## ASSIGNMENT
Check every line of the entries that follow, and copy the ones containing "Benachrichtige".

## INFORMATION SHOWN
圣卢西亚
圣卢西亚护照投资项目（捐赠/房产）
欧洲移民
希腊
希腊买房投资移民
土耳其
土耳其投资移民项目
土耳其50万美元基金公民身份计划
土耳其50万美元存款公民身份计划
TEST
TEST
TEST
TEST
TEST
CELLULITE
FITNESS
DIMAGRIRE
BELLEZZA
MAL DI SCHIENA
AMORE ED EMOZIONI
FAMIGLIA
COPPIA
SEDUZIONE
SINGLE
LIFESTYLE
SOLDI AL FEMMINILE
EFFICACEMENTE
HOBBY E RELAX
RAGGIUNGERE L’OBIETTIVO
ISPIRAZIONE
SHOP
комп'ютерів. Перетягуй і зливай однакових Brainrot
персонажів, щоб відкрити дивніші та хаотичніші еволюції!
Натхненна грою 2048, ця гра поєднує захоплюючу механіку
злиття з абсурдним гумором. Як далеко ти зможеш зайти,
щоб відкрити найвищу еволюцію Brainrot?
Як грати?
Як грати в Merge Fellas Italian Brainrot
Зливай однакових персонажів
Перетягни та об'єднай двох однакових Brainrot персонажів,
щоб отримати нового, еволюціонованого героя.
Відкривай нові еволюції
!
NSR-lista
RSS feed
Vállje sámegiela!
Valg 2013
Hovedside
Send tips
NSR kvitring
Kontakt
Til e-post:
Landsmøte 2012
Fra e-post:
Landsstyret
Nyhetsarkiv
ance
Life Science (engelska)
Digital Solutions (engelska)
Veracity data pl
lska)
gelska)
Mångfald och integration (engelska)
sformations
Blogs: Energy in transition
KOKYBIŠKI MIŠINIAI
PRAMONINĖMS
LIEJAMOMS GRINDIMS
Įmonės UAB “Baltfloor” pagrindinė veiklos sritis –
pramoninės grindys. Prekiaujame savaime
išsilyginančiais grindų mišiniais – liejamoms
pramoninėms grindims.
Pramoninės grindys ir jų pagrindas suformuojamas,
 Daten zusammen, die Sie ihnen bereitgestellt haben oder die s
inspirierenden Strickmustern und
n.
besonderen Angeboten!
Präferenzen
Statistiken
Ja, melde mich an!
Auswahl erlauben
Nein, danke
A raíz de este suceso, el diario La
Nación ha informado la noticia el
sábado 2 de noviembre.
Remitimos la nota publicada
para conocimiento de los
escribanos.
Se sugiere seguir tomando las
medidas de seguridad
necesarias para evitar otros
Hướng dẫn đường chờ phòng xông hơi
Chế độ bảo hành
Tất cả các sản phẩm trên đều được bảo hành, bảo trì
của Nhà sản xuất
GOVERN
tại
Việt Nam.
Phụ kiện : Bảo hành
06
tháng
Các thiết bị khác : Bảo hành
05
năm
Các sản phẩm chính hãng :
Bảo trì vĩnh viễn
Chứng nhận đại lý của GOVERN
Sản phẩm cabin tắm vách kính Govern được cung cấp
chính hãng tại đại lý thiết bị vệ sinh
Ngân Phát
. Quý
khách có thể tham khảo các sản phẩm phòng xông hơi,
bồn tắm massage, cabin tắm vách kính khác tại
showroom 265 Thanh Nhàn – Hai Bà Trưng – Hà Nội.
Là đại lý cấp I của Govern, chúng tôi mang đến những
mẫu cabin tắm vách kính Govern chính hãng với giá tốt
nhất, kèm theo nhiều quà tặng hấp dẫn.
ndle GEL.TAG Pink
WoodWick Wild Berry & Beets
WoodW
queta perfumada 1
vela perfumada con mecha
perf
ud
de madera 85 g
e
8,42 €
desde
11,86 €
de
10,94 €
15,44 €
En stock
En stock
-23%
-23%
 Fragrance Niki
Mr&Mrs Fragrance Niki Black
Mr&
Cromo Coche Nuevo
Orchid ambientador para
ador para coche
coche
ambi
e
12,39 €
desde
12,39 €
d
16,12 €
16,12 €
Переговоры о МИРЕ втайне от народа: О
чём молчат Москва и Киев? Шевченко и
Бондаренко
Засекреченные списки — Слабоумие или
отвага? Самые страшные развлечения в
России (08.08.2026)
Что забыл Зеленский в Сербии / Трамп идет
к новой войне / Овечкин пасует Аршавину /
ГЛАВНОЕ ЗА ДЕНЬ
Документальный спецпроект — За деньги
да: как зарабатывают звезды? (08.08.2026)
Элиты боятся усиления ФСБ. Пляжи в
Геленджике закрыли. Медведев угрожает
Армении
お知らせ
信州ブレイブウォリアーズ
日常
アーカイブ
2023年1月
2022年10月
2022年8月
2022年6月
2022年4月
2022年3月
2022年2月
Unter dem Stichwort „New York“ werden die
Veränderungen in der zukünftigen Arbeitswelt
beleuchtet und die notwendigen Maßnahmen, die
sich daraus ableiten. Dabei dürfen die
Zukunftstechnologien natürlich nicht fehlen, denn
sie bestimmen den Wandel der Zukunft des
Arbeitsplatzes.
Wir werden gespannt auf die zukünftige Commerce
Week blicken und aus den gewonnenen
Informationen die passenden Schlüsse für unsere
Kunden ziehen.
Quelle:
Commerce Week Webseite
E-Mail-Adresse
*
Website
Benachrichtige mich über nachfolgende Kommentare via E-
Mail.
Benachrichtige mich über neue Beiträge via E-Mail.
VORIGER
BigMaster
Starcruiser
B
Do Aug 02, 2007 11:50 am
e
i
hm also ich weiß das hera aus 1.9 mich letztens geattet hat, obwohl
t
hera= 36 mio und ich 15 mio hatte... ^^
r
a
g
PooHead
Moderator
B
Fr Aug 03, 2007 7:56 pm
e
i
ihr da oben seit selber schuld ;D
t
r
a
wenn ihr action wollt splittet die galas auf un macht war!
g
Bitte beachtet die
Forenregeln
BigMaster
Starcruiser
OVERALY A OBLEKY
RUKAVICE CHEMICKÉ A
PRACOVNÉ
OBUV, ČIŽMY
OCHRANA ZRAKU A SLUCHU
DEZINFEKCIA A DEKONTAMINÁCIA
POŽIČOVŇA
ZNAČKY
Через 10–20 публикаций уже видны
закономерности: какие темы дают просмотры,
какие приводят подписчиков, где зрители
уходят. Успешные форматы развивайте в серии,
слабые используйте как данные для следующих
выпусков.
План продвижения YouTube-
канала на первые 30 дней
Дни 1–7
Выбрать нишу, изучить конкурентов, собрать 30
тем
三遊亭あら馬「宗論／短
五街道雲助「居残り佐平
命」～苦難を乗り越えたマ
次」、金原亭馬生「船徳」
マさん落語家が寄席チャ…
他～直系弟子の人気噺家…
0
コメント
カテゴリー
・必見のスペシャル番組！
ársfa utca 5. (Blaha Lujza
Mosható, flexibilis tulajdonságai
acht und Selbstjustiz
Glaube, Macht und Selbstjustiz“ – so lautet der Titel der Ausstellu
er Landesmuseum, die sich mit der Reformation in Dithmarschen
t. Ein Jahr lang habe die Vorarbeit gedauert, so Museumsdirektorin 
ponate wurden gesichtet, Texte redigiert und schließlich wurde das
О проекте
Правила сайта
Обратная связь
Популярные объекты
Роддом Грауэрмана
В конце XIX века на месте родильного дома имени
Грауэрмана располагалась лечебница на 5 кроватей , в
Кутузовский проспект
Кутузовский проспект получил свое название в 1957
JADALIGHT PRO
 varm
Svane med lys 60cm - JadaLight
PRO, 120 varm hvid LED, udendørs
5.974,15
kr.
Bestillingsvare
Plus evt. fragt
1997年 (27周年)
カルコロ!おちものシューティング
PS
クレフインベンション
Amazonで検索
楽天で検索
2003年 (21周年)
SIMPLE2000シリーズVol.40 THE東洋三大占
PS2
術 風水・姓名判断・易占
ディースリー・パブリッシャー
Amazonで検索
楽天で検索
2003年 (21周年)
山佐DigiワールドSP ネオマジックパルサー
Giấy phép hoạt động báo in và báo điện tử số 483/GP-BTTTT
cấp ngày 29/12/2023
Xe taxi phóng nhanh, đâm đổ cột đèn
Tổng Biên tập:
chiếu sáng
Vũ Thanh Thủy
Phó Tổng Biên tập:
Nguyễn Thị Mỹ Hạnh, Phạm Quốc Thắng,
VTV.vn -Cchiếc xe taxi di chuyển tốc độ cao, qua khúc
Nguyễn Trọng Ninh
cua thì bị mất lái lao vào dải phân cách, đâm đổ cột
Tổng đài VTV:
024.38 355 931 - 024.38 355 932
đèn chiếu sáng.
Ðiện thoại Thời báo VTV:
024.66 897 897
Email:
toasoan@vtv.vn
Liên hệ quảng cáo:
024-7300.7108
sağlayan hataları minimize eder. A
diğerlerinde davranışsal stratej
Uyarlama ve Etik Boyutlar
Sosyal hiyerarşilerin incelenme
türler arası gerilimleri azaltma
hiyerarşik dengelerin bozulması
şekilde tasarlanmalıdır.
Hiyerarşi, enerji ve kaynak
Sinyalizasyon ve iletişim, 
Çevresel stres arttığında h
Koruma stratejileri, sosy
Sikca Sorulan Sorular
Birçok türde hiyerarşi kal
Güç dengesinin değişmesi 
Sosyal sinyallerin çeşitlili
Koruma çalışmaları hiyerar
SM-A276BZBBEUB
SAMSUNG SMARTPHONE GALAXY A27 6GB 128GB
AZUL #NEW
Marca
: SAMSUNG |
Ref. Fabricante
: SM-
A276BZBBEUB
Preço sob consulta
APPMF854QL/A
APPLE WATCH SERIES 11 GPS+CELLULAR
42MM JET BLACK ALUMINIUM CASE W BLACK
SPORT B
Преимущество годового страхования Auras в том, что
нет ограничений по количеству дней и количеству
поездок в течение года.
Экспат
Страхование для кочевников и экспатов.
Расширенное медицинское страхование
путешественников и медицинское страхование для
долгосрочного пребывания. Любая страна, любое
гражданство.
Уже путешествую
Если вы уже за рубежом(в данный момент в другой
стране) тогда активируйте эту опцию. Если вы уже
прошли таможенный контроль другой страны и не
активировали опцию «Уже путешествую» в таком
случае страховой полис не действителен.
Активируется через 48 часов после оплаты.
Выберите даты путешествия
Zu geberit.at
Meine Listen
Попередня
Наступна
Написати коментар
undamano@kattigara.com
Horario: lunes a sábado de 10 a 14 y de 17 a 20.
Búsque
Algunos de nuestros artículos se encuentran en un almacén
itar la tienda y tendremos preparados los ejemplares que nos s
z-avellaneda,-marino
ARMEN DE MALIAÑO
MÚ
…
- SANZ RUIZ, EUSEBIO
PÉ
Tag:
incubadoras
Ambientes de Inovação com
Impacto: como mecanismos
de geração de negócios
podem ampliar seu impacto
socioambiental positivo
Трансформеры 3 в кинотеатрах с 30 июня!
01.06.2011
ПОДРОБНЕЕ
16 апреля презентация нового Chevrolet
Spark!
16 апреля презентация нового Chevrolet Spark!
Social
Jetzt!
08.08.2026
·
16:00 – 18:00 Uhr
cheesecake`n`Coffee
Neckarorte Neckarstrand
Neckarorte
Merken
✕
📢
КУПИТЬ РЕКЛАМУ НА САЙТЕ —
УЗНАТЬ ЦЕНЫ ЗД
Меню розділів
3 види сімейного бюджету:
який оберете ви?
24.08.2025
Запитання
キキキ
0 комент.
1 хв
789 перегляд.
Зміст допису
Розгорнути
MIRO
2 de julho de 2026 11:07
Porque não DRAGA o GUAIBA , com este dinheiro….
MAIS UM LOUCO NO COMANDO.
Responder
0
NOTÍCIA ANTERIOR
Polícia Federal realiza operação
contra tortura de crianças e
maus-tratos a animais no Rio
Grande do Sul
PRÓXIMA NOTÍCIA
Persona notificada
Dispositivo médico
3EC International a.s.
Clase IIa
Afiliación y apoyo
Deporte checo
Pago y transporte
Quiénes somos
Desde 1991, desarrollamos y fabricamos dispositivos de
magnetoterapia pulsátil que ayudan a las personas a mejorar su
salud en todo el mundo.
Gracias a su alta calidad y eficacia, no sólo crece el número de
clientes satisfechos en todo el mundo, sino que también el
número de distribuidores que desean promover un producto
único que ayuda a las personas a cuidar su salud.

## EXPECTED ANSWER
Benachrichtige mich über nachfolgende Kommentare via E-
Benachrichtige mich über neue Beiträge via E-Mail.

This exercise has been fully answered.